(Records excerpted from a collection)
⁂
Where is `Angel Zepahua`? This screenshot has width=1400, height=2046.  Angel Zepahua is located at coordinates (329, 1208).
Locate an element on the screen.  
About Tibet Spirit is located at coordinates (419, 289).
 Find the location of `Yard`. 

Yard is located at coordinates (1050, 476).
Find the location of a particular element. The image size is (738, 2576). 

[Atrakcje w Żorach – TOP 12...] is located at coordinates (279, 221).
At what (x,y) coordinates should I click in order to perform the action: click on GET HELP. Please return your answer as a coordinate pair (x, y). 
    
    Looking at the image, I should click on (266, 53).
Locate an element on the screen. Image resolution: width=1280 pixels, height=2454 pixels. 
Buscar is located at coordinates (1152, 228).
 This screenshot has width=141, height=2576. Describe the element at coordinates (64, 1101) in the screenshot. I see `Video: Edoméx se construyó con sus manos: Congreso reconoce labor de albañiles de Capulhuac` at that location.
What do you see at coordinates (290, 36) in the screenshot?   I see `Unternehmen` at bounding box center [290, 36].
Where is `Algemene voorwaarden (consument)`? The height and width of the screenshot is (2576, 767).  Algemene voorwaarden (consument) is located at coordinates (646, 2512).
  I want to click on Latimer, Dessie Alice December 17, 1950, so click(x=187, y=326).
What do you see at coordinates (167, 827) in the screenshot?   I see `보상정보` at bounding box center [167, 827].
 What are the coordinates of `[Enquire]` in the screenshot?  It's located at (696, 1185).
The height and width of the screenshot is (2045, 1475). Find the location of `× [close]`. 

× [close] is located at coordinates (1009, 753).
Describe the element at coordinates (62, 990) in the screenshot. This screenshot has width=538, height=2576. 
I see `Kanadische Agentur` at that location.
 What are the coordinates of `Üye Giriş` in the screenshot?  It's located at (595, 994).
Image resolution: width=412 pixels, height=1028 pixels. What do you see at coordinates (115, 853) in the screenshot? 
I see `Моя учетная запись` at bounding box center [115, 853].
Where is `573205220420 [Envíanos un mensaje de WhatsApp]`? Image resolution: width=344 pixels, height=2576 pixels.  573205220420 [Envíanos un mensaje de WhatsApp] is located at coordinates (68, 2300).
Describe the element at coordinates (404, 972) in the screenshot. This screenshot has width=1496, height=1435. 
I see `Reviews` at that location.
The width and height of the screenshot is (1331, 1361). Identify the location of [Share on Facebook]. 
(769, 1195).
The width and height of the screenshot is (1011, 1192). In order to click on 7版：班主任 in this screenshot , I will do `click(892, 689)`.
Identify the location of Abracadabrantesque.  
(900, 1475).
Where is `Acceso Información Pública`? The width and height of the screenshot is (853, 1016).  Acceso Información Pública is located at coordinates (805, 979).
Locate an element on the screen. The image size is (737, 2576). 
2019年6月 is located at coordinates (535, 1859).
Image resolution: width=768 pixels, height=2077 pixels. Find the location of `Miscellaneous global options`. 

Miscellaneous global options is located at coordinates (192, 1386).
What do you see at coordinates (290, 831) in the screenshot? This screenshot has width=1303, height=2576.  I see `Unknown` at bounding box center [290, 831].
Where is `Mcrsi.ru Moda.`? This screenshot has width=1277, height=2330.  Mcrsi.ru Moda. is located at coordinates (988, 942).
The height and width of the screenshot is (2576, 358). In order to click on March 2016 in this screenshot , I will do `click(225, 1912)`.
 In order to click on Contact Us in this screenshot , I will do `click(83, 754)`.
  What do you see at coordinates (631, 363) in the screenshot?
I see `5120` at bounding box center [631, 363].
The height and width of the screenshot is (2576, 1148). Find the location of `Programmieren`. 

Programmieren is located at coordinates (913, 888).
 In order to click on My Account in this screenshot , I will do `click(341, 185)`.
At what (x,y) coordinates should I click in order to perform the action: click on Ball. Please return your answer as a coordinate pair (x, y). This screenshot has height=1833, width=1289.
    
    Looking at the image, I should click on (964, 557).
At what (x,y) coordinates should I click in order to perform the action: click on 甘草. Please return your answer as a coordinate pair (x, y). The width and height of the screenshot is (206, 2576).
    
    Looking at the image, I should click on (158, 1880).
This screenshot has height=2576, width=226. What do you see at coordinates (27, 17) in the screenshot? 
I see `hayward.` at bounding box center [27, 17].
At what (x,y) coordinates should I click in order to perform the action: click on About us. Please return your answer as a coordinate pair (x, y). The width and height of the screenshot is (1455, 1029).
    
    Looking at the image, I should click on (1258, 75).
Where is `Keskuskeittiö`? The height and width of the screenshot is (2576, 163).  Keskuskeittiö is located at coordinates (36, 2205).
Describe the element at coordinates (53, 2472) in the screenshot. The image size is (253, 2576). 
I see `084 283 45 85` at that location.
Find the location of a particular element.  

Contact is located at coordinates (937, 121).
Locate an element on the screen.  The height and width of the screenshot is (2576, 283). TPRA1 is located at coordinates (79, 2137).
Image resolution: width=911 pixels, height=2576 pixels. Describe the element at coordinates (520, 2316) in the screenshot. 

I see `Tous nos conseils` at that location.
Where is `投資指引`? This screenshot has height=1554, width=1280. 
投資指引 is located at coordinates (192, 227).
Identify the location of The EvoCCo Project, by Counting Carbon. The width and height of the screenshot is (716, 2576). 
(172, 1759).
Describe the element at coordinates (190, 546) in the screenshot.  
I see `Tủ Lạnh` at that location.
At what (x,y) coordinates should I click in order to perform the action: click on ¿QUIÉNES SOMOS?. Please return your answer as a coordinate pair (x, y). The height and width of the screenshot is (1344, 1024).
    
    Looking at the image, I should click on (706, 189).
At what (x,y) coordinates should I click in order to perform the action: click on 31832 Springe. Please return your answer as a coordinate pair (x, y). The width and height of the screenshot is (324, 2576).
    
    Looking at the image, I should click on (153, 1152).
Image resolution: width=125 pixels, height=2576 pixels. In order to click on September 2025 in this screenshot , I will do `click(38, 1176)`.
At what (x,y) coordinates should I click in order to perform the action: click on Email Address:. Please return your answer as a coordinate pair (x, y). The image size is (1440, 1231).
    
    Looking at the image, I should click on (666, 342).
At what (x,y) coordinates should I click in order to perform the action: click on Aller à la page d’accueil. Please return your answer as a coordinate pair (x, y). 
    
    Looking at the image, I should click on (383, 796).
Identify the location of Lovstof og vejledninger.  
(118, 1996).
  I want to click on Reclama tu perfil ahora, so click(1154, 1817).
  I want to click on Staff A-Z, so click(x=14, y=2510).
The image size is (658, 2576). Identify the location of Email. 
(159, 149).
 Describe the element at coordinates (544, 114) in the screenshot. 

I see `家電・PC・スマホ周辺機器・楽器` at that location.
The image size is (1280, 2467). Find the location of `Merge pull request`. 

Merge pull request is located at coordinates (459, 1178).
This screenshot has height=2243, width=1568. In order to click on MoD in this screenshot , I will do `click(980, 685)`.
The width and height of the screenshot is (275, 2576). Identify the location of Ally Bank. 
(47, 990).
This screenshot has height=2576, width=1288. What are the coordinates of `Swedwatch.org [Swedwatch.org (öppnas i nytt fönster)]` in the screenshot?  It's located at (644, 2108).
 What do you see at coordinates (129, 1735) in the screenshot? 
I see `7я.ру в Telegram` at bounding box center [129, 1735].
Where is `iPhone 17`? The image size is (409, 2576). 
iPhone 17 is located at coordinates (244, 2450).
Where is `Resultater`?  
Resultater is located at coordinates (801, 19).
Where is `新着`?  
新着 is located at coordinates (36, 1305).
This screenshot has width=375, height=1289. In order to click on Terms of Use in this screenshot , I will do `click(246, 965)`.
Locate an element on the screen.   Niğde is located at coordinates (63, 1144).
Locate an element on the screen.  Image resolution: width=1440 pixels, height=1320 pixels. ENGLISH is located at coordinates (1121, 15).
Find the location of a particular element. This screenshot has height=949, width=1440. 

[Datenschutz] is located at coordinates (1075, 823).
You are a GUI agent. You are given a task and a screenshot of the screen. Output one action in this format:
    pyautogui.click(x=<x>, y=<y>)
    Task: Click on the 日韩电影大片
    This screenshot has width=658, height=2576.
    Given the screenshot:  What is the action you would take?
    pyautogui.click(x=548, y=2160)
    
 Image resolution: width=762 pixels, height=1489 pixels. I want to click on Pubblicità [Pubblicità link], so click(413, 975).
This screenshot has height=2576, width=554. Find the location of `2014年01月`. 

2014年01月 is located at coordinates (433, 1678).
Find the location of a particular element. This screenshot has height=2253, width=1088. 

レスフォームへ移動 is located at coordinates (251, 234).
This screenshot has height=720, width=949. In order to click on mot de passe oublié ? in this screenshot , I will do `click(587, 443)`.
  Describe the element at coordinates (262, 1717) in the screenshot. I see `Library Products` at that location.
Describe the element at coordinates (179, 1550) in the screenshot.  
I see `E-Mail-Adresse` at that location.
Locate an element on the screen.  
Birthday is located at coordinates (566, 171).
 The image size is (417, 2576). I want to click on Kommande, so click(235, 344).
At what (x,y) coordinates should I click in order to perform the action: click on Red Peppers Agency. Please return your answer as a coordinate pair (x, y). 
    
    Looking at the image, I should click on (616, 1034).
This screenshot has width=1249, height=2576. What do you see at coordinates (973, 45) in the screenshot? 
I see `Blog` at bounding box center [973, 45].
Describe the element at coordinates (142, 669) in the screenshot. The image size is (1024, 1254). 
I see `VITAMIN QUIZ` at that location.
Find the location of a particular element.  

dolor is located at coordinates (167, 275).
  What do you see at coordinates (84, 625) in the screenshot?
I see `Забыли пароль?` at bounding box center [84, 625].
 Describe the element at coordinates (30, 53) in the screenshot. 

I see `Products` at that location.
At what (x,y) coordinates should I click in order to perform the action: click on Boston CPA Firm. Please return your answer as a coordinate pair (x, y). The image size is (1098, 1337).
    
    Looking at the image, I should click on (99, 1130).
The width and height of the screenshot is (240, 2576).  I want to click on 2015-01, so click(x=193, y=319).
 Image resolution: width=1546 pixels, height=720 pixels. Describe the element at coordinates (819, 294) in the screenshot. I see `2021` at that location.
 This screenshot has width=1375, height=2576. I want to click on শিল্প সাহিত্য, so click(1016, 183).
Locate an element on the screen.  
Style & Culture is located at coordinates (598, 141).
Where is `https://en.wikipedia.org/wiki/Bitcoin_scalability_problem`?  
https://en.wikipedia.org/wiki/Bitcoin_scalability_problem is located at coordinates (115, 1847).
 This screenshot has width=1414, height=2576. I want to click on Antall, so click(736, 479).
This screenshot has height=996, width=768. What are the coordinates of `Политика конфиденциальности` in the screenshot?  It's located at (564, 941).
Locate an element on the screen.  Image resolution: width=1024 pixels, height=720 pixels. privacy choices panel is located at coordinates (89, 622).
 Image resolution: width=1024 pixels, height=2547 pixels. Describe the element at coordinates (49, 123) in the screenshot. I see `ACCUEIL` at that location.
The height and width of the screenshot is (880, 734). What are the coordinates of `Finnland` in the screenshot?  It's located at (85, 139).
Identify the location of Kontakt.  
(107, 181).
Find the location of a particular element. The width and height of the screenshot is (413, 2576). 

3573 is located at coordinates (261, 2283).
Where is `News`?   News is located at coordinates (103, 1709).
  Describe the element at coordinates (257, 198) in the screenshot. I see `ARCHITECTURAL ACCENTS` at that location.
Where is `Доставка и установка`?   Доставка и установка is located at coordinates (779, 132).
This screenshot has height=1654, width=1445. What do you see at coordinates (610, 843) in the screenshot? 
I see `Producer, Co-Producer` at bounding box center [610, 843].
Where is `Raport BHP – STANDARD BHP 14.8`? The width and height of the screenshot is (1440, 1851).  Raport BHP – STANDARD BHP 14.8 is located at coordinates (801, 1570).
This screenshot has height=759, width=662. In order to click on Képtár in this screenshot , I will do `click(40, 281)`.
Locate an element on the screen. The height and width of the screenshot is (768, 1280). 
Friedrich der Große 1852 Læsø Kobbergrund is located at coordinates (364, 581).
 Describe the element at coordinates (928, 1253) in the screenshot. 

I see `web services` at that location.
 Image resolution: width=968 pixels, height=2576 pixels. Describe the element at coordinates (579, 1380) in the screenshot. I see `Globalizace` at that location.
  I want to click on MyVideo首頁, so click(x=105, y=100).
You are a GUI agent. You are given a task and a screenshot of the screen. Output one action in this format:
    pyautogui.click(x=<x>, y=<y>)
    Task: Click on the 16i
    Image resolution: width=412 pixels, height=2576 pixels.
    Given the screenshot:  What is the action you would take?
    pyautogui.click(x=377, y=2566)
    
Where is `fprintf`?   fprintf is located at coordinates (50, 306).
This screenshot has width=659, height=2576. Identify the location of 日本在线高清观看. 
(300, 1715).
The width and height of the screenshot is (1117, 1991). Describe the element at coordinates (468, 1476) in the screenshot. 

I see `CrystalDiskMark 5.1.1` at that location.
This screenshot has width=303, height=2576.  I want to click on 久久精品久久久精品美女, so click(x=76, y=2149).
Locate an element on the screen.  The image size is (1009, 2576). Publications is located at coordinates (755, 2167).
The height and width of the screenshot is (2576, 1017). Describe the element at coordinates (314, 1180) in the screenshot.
⁂
Repeat the entries above exactly, beginning at their first line and ending with the line that contains "What do you see at coordinates (290, 36)", with nothing added.

Output for this exercise:
Where is `Angel Zepahua`? This screenshot has width=1400, height=2046.  Angel Zepahua is located at coordinates (329, 1208).
Locate an element on the screen.  
About Tibet Spirit is located at coordinates (419, 289).
 Find the location of `Yard`. 

Yard is located at coordinates (1050, 476).
Find the location of a particular element. The image size is (738, 2576). 

[Atrakcje w Żorach – TOP 12...] is located at coordinates (279, 221).
At what (x,y) coordinates should I click in order to perform the action: click on GET HELP. Please return your answer as a coordinate pair (x, y). 
    
    Looking at the image, I should click on (266, 53).
Locate an element on the screen. Image resolution: width=1280 pixels, height=2454 pixels. 
Buscar is located at coordinates (1152, 228).
 This screenshot has width=141, height=2576. Describe the element at coordinates (64, 1101) in the screenshot. I see `Video: Edoméx se construyó con sus manos: Congreso reconoce labor de albañiles de Capulhuac` at that location.
What do you see at coordinates (290, 36) in the screenshot?   I see `Unternehmen` at bounding box center [290, 36].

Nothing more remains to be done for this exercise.